Work instruction: Retype only the lines running from the beginning of the entries below to the line with "New Year Fest", both included. Do not include pictures.

Task inputs:
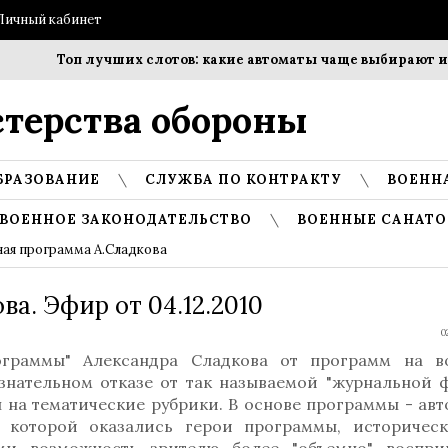
Личный кабинет
Топ лучших слотов: какие автоматы чаще выбирают игр
терства обороны
БРАЗОВАНИЕ
СЛУЖБА ПО КОНТРАКТУ
ВОЕНН
ВОЕННОЕ ЗАКОНОДАТЕЛЬСТВО
ВОЕННЫЕ САНАТО
ая программа А.Сладкова
ва. Эфир от 04.12.2010
0
ограммы" Александра Сладкова от программ на в
ознательном отказе от так называемой "журнальной 
 на тематические рубрики. В основе программы - ав
в которой оказались герои программы, историчес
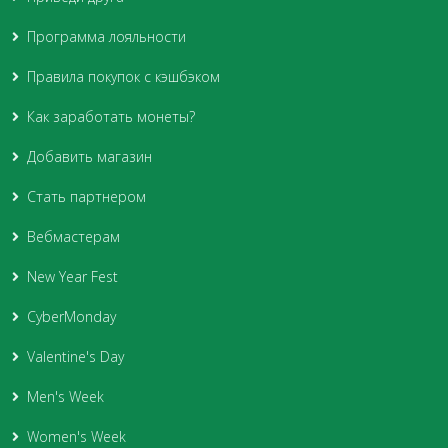
Программа лояльности
Правила покупок с кэшбэком
Как заработать монеты?
Добавить магазин
Стать партнером
Вебмастерам
New Year Fest
CyberMonday
Valentine's Day
Men's Week
Women's Week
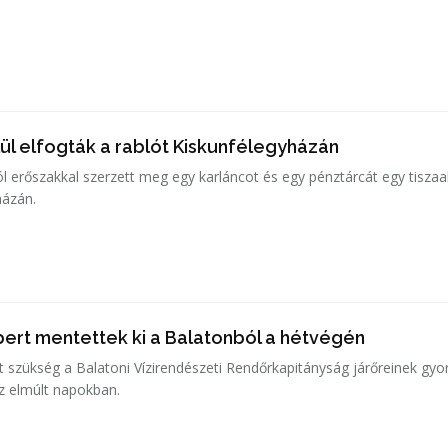
ül elfogták a rablót Kiskunfélegyházán
ól erőszakkal szerzett meg egy karláncot és egy pénztárcát egy tiszaa
házán.
ert mentettek ki a Balatonból a hétvégén
t szükség a Balatoni Vízirendészeti Rendőrkapitányság járőreinek gyo
z elmúlt napokban.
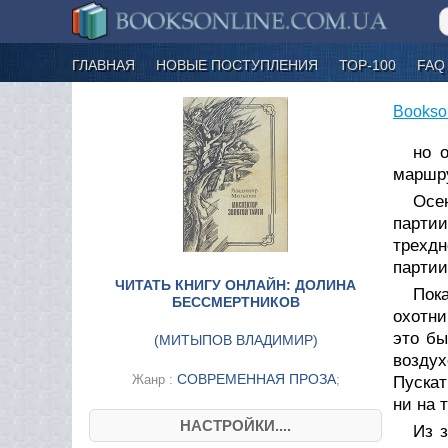
ГЛАВНАЯ
НОВЫЕ ПОСТУПЛЕНИЯ
ТОР-100
FAQ
Bookso
но 
маршру
Осе
парти
трехд
партии
ЧИТАТЬ КНИГУ ОНЛАЙН: ДОЛИНА
Пока
БЕССМЕРТНИКОВ
охотни
это бы
(
МИТЫПОВ ВЛАДИМИР
)
воздух
СОВРЕМЕННАЯ ПРОЗА
Жанр :
;
Пускат
ни на 
НАСТРОЙКИ....
Из 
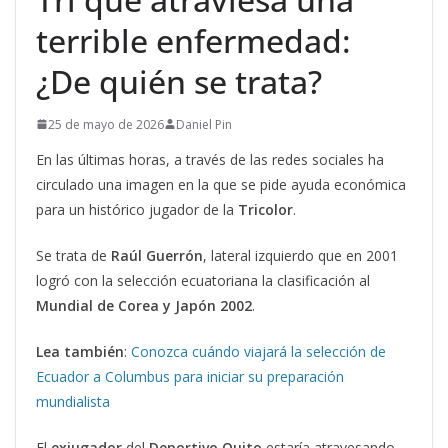
terrible enfermedad:
¿De quién se trata?
25 de mayo de 2026
Daniel Pin
En las últimas horas, a través de las redes sociales ha
circulado una imagen en la que se pide ayuda económica
para un histórico jugador de la
Tricolor
.
Se trata de
Raúl Guerrón
, lateral izquierdo que en 2001
logró con la selección ecuatoriana la clasificación al
Mundial de Corea y Japón 2002
.
Lea también
:
Conozca cuándo viajará la selección de
Ecuador a Columbus para iniciar su preparación
mundialista
El
exjugador
del
Deportivo Quito
estaría atravesando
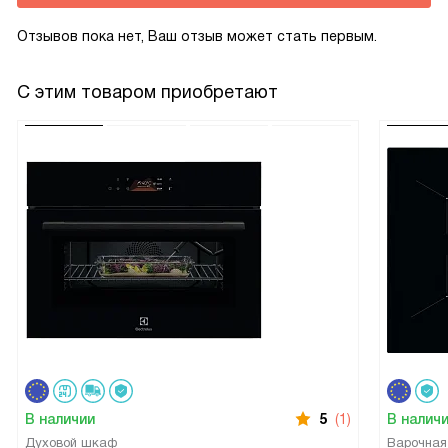
Отзывов пока нет, Ваш отзыв может стать первым.
С этим товаром приобретают
В наличии
5
(1)
В налич
Духовой шкаф
Варочная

Exercise solution:
Личный кабинет
Топ лучших слотов: какие автоматы чаще выбирают игр
терства обороны
БРАЗОВАНИЕ
СЛУЖБА ПО КОНТРАКТУ
ВОЕНН
ВОЕННОЕ ЗАКОНОДАТЕЛЬСТВО
ВОЕННЫЕ САНАТО
ая программа А.Сладкова
ва. Эфир от 04.12.2010
0
ограммы" Александра Сладкова от программ на в
ознательном отказе от так называемой "журнальной 
 на тематические рубрики. В основе программы - ав
в которой оказались герои программы, историчес
Программа лояльности
Правила покупок с кэшбэком
Как заработать монеты?
Добавить магазин
Стать партнером
Вебмастерам
New Year Fest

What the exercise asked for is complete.